# What to expect in Destin (end aug-early sept)



## Aciddrag0n (Jul 21, 2008)

As the title says, my vacation plans have shifted and now anticipating heading to Destin the last week of August into the first week of Sept. Are the waters going to be too warm for decent surf fishing? Id love to target Pomps, but doubtful they'll still be out with such warm water correct? Will probably hit the jetties at some point while im there. Anything I should expect there? Any tips are appreciated!


----------



## emanuel (Apr 2, 2002)

You should find some spanish, blues, ladyfish, reds and jacks in the area. Water is a bit hot for pompano but I have heard of some being caught lately. Try fishing just inside the beach cut at the jetties with pompano jigs, if they're there, they'll eat.


----------



## Aciddrag0n (Jul 21, 2008)

emanuel said:


> You should find some spanish, blues, ladyfish, reds and jacks in the area. Water is a bit hot for pompano but I have heard of some being caught lately. Try fishing just inside the beach cut at the jetties with pompano jigs, if they're there, they'll eat.
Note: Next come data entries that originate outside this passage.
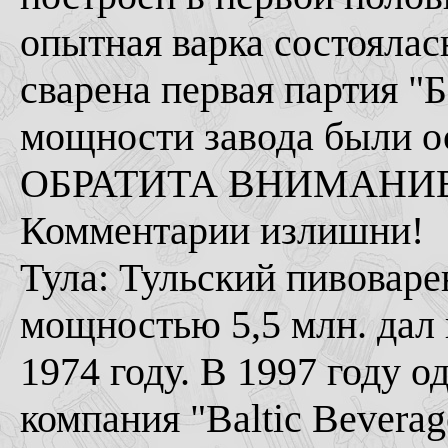
опытная варка состоялась
сварена первая партия "
мощности завода были ос
ОБРАТИТА ВНИМАНИЕ
Комментарии излишни!
Тула: Тульский пивоваре
мощностью 5,5 млн. да
1974 году. В 1997 году о
компания "Baltic Beverag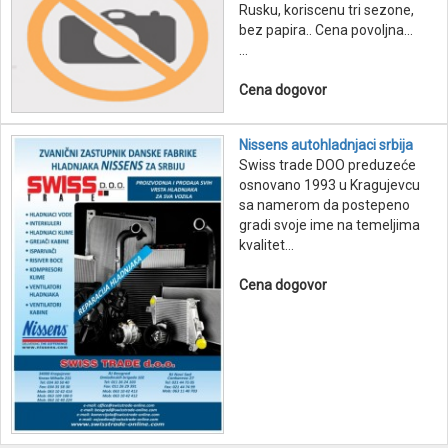
Rusku, koriscenu tri sezone,
bez papira.. Cena povoljna...
...
Cena dogovor
Nissens autohladnjaci srbija
Swiss trade DOO preduzeće
osnovano 1993 u Kragujevcu
sa namerom da postepeno
gradi svoje ime na temeljima
kvalitet...
Cena dogovor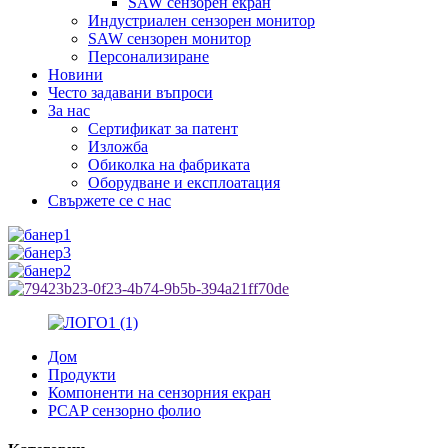
SAW сензорен екран
Индустриален сензорен монитор
SAW сензорен монитор
Персонализиране
Новини
Често задавани въпроси
За нас
Сертификат за патент
Изложба
Обиколка на фабриката
Оборудване и експлоатация
Свържете се с нас
Дом
Продукти
Компоненти на сензорния екран
PCAP сензорно фолио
Thanks emanuel, you're always a huge help in these forums... I've only activley targeted pomps with fleas and such. What are the recommended baits for others in the surf? I'm mainly looking for anything that good to eat.

Also, when you say "the cut", for the surf would i be wanting to target this area: (where the pointer is)
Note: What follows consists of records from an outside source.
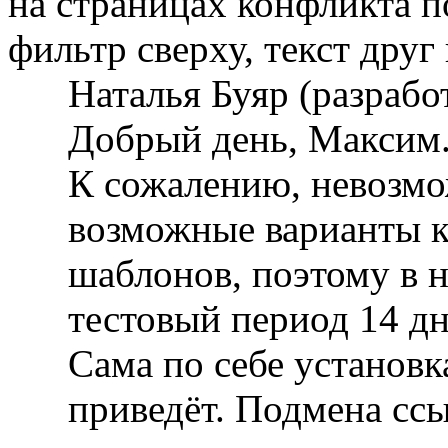
на страницах конфликта 
фильтр сверху, текст друг 
Наталья Буяр (разраб
Добрый день, Максим
К сожалению, невозмо
возможные варианты 
шаблонов, поэтому в 
тестовый период 14 дн
Сама по себе установк
приведёт. Подмена ссы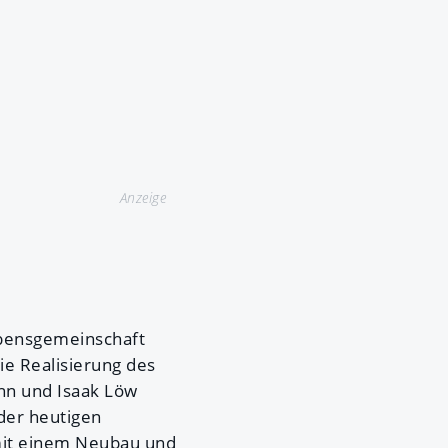
Anzeige
ubensgemeinschaft
ie Realisierung des
nn und Isaak Löw
der heutigen
mit einem Neubau und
Also, does anyone have any reviews on Sweet Jody headboat? Thinking of maybe trying that at as well.


----------



## emanuel (Apr 2, 2002)

Yeah but try to find that close to a jetty if you can. Sometimes the pompano will ball up by the rocks while they try to figure out where they need to go next.


----------



## Aciddrag0n (Jul 21, 2008)

Anyone know of any fishing reports near this area? My fishing trip begins this week.


----------



## floridasportsman (Aug 13, 2010)

I live about 30 min away from destin, and went to pensacola peir friday night and the weather was pretty bad but we caught 2 blues and hooked up on something huge (maybe shark) but it broke off. The weather looks like its going to clear up, monday is a 60% but by wensday everything should be gone. Your best time would probably be in the morning between 6 and 10 and late afternoon. Ill be on Navarre Beach friday or saturday try my hand at some shark. Good luck


----------



## Fisheadgib (Jan 7, 2006)

I don't have time for a detailed response right now, but call or go to Half Hitch Tackle in Destin and they should be able to fill you in on what you can catch and where. They have a website also. You ought to be able to find fleas if you hunt, but fresh peeled shrimp works pretty good around here also. This time of year, I always fish a couple of 10# rods for whiting and pomps, and a bigger rod with a cig, pinfish, or finger mullet for that occasional red, spanish, or blue.


----------



## Aciddrag0n (Jul 21, 2008)

Small report:

Finally got everything settled in for our vacation. Went to Bass Pro Shop for some supplies. I brought with me a 7' medium spinning with braid and grabbed some Krocodile spoons. Also bought an inexpensive 9' combo Offshore Angler. Not sure what to try for with it. 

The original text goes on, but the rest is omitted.